I giggled at that. “Teeth,” I said, holding out a little blue container with water in it. He slipped his teeth from his mouth and plunked them into the container and I put the lid on it and set it down before pulling the covers over him.

He grabbed my hand over the cover. I stared at it. He had a cross tattooed on his ring finger. I’d never asked him why. My pops had always been covered in tattoos. He had them on his biceps and calves and back and even his fingers. He told me once when I was a little girl he’d gotten them in the military, but to me those tattoos were as much a part of him as his baby blue eyes. I’d never thought to question what they meant.

“I’m sorry I dragged you out tonight. I was bored and selfish and when Jeb called…well, I was stupid.”

I pursed my lips. “You were stupid, but I still love you.” I said it loud enough for him to hear without his hearing aids.

I tried to pull my hand away, but he held tight and kept me in place. “Ya know it’s okay to live a little, kid? It’s okay if whoever is texting is someone you really like. It’s okay to have fun. It’s okay to do other things besides work and take care of me. I worry about you.”

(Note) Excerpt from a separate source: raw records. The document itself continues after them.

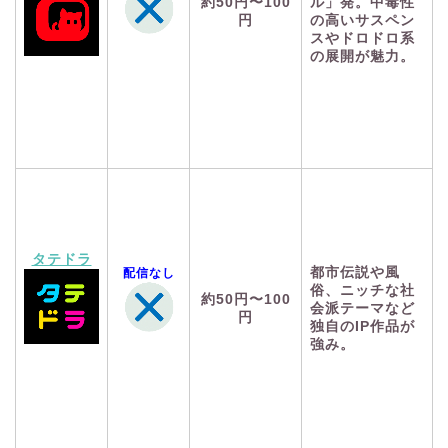
約50円〜100
ル」発。中毒性
円
の高いサスペン
スやドロドロ系
の展開が魅力。
タテドラ
都市伝説や風
配信なし
俗、ニッチな社
約50円〜100
会派テーマなど
円
独自のIP作品が
強み。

His blue eyes shined with unshed tears and that stupid lump was back in my throat. I was going to murder him. Why was he doing this to me? I swallowed and it went down a lot harder this time. I let out a long breath and closed my eyes, trying to block out all the emotion I didn’t want to feel. I liked when me and Pops played practical jokes on each other or laughed at Amor’s silly underwear and romance novels. This. This moment just made me so unbearably uncomfortable.

So I did the only thing I could do. “That’s it! I’m telling Amor you snuck out tonight, you asshole.”

I pulled my hand away and walked toward the door and turned the light switch off as I watched him start putting on the mask for his CPAP machine.

“You’re lucky I can’t hear the shit you’re saying, Hazel Indigo Jones!” he yelled as I exited the room.

I laughed at the use of my horrendous middle name. I only knew of one other person who sported a worse one. “Still telling Amor!” I shouted back.

“I can’t hear you!” I heard as I shut his door to a small crack, so I could listen for him.

 

 

It was 4:00 a.m. and I should have been wiped out. I was on a summer break from football, but all college football players knew you didn’t really get a summer break. Our time off consisted of two workouts a day and maybe a summer school class or two to stay on target. I had elected to take three classes this summer, but with a major in sports medicine and playing football, I didn’t have much of a choice in the matter. I had to get my classes in when I could. Unlike a lot of the guys on my team, I didn’t dream of a life as a famous NFL player. I loved the game of football for sure, but I knew I wasn’t good enough to go pro.

I checked my phone nervously. I’d been waiting on a message from her all night. I couldn’t believe she hadn’t messaged me back. I was Gray Wolfe. Defender of Hadrian’s Wall. A badass human-wolf hybrid that could defeat anyone and couldn’t be resisted. Well, that was what I was in the video game, Hadrian’s Wall. The video game I’d made a super cool fake persona on so I could finally get my sister’s best friend, Hazel Jones, to really give me a chance. It was a poor choice for sure. Did I feel bad about it? Yes. Would I have done it again? Yes.